-------- Records for the task

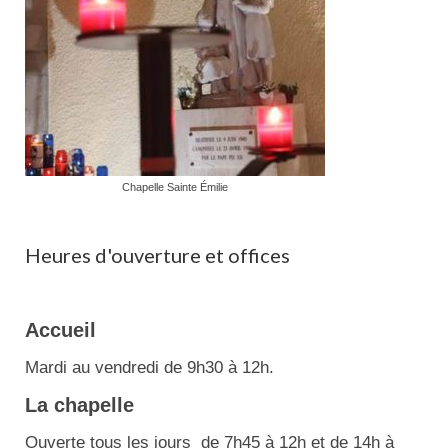
Chapelle Sainte Émilie
Heures d'ouverture et offices
Accueil
Mardi au vendredi de 9h30 à 12h.
La chapelle
Ouverte tous les jours de 7h45 à 12h et de 14h à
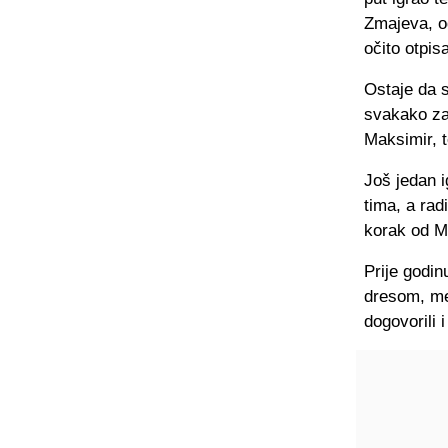
Zmajeva, o
očito otpis
Ostaje da s
svakako zan
Maksimir, 
Još jedan i
tima, a rad
korak od M
Prije godin
dresom, međ
dogovorili 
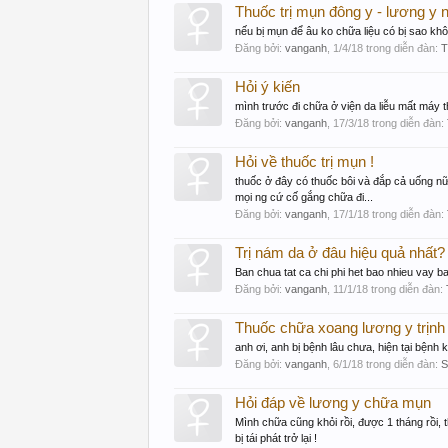
Thuốc trị mụn đông y - lương y
nếu bị mụn để âu ko chữa liệu có bị sao khô
Đăng bởi:
vanganh
,
1/4/18
trong diễn đàn:
T
Hỏi ý kiến
mình trước đi chữa ở viện da liễu mất máy 
Đăng bởi:
vanganh
,
17/3/18
trong diễn đàn:
Hỏi về thuốc trị mụn !
thuốc ở đây có thuốc bôi và đắp cả uống n
mọi ng cứ cố gắng chữa đi...
Đăng bởi:
vanganh
,
17/1/18
trong diễn đàn:
Trị nám da ở đâu hiệu quả nhất?
Ban chua tat ca chi phi het bao nhieu vay ba
Đăng bởi:
vanganh
,
11/1/18
trong diễn đàn:
Thuốc chữa xoang lương y trịnh
anh ơi, anh bị bệnh lâu chưa, hiện tại bệnh kh
Đăng bởi:
vanganh
,
6/1/18
trong diễn đàn:
S
Hỏi đáp về lương y chữa mụn
Mình chữa cũng khỏi rồi, được 1 tháng rồi,
bị tái phát trở lại !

----------------

**About this task:**
Return only what runs from the line containing "Hỏi về thuốc trị mụn !" to the last line of the records above, both ends included, exactly as written.

**Result for this exercise:**
Hỏi về thuốc trị mụn !
thuốc ở đây có thuốc bôi và đắp cả uống n
mọi ng cứ cố gắng chữa đi...
Đăng bởi:
vanganh
,
17/1/18
trong diễn đàn:
Trị nám da ở đâu hiệu quả nhất?
Ban chua tat ca chi phi het bao nhieu vay ba
Đăng bởi:
vanganh
,
11/1/18
trong diễn đàn:
Thuốc chữa xoang lương y trịnh
anh ơi, anh bị bệnh lâu chưa, hiện tại bệnh kh
Đăng bởi:
vanganh
,
6/1/18
trong diễn đàn:
S
Hỏi đáp về lương y chữa mụn
Mình chữa cũng khỏi rồi, được 1 tháng rồi,
bị tái phát trở lại !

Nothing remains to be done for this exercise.